Thursday, April 3, 2008

Gotcha!














At Safeway this morning I'm confronted with this little gem: if my cashier fails to ask me for a donation to Easter Seals -- a handout -- then I win **free water**. As if being asked to give money is a customer service. "Don't worry, folks! Our team of checkers will definitely put you in an uncomfortable position during your visit. We guarantee* it."

*Guarantee backed by the planet's most plentiful resource.

So I put my iPod earbuds in as I go through the line and I avoid any eye contact with my cashier. I have my music up so loud that others can hear it bzipping out of the little earbuds. I try to look angry. Sure enough, my cashier fails to ask me for a donation. I pull out the earbuds and I say, "You didn't ask me to donate! I get free water!" She gives me the look I deserve, I suppose, and she hands me a warm bottle of water.

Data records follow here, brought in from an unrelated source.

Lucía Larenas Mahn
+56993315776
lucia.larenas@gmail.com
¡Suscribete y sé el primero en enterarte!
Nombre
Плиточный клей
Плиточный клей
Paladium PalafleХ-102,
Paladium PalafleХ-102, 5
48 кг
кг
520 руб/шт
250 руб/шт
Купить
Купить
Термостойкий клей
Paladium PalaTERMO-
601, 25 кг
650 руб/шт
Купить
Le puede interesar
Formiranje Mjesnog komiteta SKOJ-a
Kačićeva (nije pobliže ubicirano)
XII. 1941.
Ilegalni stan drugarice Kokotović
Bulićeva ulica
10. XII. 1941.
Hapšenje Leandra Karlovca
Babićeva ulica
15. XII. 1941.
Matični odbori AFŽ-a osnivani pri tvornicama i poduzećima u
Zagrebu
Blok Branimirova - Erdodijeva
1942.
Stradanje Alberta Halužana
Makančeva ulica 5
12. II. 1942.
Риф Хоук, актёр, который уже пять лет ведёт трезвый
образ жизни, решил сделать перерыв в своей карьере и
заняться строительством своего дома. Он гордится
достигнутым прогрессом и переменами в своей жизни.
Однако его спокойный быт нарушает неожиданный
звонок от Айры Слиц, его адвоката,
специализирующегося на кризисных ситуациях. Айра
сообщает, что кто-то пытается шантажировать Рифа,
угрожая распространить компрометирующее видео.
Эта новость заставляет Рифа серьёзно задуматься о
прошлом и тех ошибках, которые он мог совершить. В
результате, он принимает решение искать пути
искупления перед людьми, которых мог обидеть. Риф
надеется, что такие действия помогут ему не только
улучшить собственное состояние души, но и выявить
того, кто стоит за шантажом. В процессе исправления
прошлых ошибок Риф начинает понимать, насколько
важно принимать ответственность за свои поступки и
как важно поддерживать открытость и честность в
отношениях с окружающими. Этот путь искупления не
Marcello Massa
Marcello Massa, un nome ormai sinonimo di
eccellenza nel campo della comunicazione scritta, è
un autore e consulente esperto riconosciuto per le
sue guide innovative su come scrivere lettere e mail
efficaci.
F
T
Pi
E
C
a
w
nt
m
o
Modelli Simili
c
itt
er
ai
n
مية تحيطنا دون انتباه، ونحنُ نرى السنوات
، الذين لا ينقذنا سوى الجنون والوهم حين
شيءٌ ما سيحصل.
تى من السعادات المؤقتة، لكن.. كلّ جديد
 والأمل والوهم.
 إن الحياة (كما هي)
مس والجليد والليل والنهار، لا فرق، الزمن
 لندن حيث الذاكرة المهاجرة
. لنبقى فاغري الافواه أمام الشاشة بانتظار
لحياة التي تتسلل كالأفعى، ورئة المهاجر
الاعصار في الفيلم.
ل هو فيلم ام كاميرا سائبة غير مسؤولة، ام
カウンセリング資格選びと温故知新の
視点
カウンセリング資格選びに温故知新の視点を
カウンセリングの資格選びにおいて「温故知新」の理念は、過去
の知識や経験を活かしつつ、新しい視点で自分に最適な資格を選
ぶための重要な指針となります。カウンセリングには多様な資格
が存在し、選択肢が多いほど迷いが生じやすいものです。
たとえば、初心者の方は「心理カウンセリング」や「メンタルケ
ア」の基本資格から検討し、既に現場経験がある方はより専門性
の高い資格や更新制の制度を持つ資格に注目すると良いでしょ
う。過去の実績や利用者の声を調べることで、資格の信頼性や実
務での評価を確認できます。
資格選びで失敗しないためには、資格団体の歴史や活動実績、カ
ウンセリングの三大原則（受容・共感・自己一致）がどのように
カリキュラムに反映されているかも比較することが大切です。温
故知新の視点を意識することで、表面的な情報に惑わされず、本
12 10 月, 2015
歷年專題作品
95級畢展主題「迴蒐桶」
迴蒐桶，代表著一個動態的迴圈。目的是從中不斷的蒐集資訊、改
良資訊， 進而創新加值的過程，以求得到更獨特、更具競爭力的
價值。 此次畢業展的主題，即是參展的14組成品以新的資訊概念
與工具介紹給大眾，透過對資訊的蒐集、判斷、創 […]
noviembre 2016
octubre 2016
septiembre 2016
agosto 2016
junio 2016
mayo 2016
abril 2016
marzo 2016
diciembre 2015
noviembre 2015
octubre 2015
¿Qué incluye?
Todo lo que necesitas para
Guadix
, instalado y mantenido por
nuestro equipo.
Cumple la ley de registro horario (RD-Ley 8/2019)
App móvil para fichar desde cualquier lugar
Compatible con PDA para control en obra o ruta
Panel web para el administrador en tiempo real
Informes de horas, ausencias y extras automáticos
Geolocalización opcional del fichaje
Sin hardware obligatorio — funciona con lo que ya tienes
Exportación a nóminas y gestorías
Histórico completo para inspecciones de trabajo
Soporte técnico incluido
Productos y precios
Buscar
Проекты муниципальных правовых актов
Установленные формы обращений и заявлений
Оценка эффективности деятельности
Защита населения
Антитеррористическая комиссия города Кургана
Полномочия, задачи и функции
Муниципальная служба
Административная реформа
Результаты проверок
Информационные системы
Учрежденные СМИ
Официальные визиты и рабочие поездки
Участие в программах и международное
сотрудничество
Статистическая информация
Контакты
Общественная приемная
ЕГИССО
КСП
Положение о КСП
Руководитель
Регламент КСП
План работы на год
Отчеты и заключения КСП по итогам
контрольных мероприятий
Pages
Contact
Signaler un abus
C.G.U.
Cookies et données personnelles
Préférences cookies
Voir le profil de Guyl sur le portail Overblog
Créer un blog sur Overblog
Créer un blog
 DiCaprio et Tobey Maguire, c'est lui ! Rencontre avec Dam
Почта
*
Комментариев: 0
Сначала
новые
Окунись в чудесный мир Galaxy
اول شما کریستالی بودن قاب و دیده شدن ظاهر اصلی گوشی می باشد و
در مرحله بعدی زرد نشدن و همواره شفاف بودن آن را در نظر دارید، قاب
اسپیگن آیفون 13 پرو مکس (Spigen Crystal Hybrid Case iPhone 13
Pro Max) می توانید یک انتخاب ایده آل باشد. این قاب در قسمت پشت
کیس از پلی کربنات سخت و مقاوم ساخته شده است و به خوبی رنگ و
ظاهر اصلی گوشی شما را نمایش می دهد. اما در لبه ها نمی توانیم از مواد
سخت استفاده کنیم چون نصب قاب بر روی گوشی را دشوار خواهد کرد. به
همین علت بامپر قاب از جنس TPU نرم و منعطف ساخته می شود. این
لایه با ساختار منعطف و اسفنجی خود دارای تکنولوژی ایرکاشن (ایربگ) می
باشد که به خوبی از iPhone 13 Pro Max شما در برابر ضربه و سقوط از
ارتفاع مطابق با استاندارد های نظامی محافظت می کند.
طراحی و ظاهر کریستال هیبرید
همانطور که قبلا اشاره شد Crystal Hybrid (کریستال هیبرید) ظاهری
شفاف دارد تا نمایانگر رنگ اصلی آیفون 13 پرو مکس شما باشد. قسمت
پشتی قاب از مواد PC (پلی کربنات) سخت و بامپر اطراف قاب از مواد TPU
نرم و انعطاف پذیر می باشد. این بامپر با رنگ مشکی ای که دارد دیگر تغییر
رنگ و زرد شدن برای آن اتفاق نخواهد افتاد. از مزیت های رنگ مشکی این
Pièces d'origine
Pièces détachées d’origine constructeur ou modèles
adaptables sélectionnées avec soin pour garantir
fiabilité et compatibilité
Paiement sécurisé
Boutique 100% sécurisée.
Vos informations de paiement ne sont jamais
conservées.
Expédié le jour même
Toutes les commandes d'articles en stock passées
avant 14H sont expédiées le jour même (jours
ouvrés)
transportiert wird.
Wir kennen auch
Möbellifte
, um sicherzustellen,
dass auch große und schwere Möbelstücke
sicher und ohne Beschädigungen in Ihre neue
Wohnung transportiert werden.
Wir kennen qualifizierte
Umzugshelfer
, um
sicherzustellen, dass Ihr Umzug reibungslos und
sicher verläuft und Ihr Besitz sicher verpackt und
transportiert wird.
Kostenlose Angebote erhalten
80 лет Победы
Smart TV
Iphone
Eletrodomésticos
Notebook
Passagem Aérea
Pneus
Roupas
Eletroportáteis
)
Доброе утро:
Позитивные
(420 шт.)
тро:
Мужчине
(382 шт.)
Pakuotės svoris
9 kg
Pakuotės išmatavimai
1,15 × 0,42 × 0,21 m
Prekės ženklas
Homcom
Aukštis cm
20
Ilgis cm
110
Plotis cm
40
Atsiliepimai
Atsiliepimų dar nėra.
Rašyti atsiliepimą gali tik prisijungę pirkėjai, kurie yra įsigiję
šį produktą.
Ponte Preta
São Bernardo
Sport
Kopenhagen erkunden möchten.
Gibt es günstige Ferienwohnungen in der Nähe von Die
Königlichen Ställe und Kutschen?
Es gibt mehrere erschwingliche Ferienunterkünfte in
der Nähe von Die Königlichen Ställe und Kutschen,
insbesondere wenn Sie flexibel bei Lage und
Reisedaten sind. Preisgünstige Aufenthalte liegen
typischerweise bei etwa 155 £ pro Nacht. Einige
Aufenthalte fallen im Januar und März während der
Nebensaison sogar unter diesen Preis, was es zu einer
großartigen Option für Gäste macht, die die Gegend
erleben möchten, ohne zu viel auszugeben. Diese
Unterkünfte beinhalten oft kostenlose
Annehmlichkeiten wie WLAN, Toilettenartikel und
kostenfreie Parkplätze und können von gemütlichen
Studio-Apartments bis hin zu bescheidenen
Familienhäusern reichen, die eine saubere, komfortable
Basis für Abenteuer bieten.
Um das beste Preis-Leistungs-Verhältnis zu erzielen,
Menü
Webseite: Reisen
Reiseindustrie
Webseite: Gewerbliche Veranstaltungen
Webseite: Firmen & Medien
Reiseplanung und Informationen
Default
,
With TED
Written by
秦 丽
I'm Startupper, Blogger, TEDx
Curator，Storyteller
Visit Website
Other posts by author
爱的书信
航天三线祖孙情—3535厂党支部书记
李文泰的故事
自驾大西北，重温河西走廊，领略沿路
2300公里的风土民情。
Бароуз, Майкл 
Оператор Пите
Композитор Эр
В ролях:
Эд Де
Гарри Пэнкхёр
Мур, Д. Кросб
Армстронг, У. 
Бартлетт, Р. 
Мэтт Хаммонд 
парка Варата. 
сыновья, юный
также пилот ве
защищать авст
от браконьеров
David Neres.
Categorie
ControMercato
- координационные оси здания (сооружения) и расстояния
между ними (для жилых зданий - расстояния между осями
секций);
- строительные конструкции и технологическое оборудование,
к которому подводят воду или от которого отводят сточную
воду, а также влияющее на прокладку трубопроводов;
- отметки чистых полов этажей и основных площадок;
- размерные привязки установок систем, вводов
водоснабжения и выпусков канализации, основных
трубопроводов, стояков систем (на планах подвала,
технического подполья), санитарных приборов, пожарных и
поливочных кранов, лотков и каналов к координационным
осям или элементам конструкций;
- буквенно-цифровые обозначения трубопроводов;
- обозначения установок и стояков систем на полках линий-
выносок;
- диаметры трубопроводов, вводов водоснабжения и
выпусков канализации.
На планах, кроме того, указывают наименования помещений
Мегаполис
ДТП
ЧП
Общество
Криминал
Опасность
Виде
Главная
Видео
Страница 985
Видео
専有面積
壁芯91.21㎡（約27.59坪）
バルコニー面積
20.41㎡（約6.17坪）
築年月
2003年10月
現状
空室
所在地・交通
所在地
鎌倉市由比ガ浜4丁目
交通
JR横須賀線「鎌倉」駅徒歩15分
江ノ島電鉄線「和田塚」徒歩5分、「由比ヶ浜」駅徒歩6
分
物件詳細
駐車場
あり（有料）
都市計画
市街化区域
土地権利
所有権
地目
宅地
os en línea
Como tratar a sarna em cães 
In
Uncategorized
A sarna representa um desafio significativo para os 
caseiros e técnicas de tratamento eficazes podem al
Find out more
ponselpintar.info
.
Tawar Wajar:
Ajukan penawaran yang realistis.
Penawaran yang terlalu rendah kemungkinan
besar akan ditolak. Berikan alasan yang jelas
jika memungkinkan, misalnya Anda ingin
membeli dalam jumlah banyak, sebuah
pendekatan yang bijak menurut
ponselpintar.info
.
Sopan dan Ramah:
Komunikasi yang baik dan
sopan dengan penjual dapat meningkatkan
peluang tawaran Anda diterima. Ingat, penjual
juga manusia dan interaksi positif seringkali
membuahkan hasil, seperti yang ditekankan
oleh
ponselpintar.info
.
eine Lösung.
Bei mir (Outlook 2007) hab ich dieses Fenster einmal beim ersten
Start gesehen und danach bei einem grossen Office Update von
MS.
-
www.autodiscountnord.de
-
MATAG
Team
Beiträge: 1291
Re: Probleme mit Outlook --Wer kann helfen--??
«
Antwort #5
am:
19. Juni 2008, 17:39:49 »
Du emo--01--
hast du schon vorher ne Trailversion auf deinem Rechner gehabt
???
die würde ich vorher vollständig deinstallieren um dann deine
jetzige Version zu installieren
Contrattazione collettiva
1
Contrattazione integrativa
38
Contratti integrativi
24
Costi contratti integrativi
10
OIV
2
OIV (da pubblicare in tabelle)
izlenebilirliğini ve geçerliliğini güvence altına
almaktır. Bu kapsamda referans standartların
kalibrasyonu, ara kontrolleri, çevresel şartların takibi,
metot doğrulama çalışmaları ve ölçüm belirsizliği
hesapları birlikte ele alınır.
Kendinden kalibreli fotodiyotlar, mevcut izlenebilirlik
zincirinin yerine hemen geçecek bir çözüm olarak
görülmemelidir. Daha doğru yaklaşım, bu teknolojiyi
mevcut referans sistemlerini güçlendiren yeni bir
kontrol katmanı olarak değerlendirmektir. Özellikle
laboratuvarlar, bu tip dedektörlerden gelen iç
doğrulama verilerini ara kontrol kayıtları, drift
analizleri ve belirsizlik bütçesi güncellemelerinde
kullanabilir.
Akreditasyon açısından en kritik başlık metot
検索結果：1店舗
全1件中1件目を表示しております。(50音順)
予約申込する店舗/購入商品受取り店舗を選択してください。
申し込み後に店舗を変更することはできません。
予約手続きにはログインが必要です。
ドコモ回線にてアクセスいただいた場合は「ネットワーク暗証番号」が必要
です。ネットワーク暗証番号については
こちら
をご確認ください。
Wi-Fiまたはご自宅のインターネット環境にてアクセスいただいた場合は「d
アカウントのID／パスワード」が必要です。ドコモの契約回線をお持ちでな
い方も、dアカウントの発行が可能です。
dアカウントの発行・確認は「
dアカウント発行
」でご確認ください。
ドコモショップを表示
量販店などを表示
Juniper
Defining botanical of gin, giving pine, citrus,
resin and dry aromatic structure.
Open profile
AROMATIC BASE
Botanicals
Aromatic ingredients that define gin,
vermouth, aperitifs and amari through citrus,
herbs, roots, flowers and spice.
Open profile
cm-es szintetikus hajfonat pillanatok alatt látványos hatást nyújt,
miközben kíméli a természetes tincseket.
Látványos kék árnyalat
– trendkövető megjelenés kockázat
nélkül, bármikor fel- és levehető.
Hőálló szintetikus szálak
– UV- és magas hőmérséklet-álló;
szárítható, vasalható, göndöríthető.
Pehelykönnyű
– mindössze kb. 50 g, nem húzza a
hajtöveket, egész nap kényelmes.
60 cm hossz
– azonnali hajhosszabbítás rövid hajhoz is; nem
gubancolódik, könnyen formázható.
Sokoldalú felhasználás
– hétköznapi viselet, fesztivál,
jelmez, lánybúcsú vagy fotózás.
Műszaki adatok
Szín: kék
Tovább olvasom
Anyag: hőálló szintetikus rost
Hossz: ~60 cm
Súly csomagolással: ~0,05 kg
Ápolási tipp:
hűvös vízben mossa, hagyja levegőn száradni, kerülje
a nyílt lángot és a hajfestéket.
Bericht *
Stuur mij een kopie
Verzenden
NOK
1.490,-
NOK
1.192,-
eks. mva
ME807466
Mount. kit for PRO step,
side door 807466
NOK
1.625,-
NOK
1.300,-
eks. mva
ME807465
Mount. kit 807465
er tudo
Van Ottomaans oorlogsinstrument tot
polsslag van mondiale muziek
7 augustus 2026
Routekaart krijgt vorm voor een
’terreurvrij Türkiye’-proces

She says, "Would you like to donate to Easter Seals?"

"No," I answer, opening my water bottle.

4 comments:

Keith said...

Oh you! The humor. So wacky!

LMP said...

If Jeremiah doesn't stop turning on the water in the shower and then wandering off to do something else, water isn't going to be the planet's most bountiful resource for long.

Uncle Steve said...

Are you sure the cashier didn't say "Would you like to donate to Easter Seals, asshole?"

Uncle Steve said...

I also have to add that I hope that there's a special place in hell for these at-the-register donation scams...somewhere very close to the special place in hell for the excessive abundance of tip cups.